Février 1948. La guerre est finie mais il y a encore des restrictions à Moscou. La mère de Nina, qui travaille au Musée d’art moderne, a défendu les peintres occidentaux, elle est donc une ennemie du peuple elle aussi et deux hommes l’emmènent de force. « Elle chuchote en me serrant dans ses bras. […] Nina, où qu’ils t’emmènent, enfuis-toi, retrouve ta grand-mère, elle t’expliquera. » (page 21). Peu de temps après, Nina est conduite à l’orphelinat d’État de Karakievo. Dans son sac, la voisine, Madame Petrova a mis sa poupée et une quinzaine de cartes postales. Nina a 15 ans mais elle en paraît 9 ou 10. À l’orphelinat, elle se fait une amie, Véra Zinovia, 16 ans, qui veut étudier et entrer au Parti. « Tant pis pour les erreurs et la cruauté de certains destins, la fin justifie les moyens. » (page 34) pense Véra. Elle en fera les frais… Nina n’a qu’une solution : s’enfuir ! « Au point où j’en suis, je suis prête à croire à tout, même au surnaturel.
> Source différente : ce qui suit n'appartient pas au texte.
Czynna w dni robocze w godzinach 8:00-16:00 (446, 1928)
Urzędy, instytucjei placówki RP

Les explications scientifiques, je les garde pour plus tard. » (pages 137-138).

Le livre fait très envie, il a une belle couverture et il est doré sur les tranches !

Une « petite » histoire dans la grande Histoire mais, on le sait bien, ce sont ces petites histoires qui font souvent la grande Histoire. De plus, l’Art et les peintres sont bien mis en avant, ce qui donne encore une autre dimension à ce roman historique teinté de fantastique.

Je me suis attachée à Nina, j’ai tremblé pour elle, j’ai trouvé avec plaisir la boussole et le petit couteau magique avec elle et j’ai pris grand plaisir à lire son histoire… et à fuir avec elle ! Carole Trébor sait mettre en place de façon idéale son récit et tenir en haleine avec un suspense bien dosé en plongeant ses lecteurs dans un monde très réaliste, celui de la Russie soviétique, et tout en insinuant un petit côté fantastique avec la volonté de découvrir les pouvoirs que détient Nina sans le savoir.

J’ai hâte de lire la suite et de mieux connaître ses ancêtres qui lui ont légué d’étranges pouvoirs ! Le tome 2, Le souffle, est annoncé pour janvier 2013 (lien éditeur) et le tome 3, Le combat, pour mai 2013 (lien éditeur) : ça va, ça ne fait pas trop longtemps à attendre ! À noter que ce roman est plébiscité par les adolescents car il est sélectionné pour le prix des collégiens Imaginales 2013.

Un roman pour les challenges 1 % de la rentrée littéraire 2012, L’art dans tous ses états (Art et peintres en Union Soviétique), Premier roman, Tour des genres en 365 jours (historique) et bien sûr Jeunesse & young adults #2.